The valid code challenge method values are those registered in the IANA
PKCE Code Challenge Methods registry. See
IANA OAuth Parameters. |
In some cases the API server returns an unexpected condition
error message
that is difficult to debug without direct access to the API master log.
The underlying reason for the error is purposely obscured in order
to avoid providing an unauthenticated user with information about the server’s state.
A subset of these errors is related to service account OAuth configuration issues.
These issues are captured in events that can be viewed by non-administrator users.
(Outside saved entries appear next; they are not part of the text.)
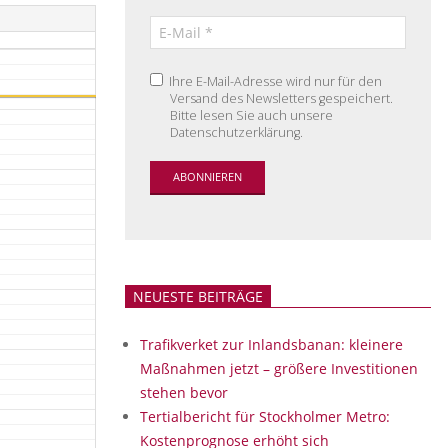
Ihre E-Mail-Adresse wird nur für den
Versand des Newsletters gespeichert.
Bitte lesen Sie auch unsere
Datenschutzerklärung.
NEUESTE BEITRÄGE
Trafikverket zur Inlandsbanan: kleinere
Maßnahmen jetzt – größere Investitionen
stehen bevor
Tertialbericht für Stockholmer Metro:
Kostenprognose erhöht sich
When encountering
an unexpected condition
server error during OAuth, run oc get events
to view these events under ServiceAccount
.
The following example warns of a service account that is missing a proper OAuth redirect URI:
$ oc get events | grep ServiceAccount
1m 1m 1 proxy ServiceAccount Warning NoSAOAuthRedirectURIs service-account-oauth-client-getter system:serviceaccount:myproject:proxy has no redirectURIs; set serviceaccounts.openshift.io/oauth-redirecturi.<some-value>=<redirect> or create a dynamic URI using serviceaccounts.openshift.io/oauth-redirectreference.<some-value>=<reference>
Running oc describe sa/<service_account_name>
reports any OAuth events associated with the given service account name.
$ oc describe sa/proxy | grep -A5 Events
Events:
FirstSeen LastSeen Count From SubObjectPath Type Reason Message
--------- -------- ----- ---- ------------- -------- ------ -------
3m 3m 1 service-account-oauth-client-getter Warning NoSAOAuthRedirectURIs system:serviceaccount:myproject:proxy has no redirectURIs; set serviceaccounts.openshift.io/oauth-redirecturi.<some-value>=<redirect> or create a dynamic URI using serviceaccounts.openshift.io/oauth-redirectreference.<some-value>=<reference>
The following is a list of the possible event errors:
No redirect URI annotations or an invalid URI is specified
Reason Message
NoSAOAuthRedirectURIs system:serviceaccount:myproject:proxy has no redirectURIs; set serviceaccounts.openshift.io/oauth-redirecturi.<some-value>=<redirect> or create a dynamic URI using serviceaccounts.openshift.io/oauth-redirectreference.<some-value>=<reference>
Invalid route specified
Reason Message
NoSAOAuthRedirectURIs [routes.route.openshift.io "<name>" not found, system:serviceaccount:myproject:proxy has no redirectURIs; set serviceaccounts.openshift.io/oauth-redirecturi.<some-value>=<redirect> or create a dynamic URI using serviceaccounts.openshift.io/oauth-redirectreference.<some-value>=<reference>]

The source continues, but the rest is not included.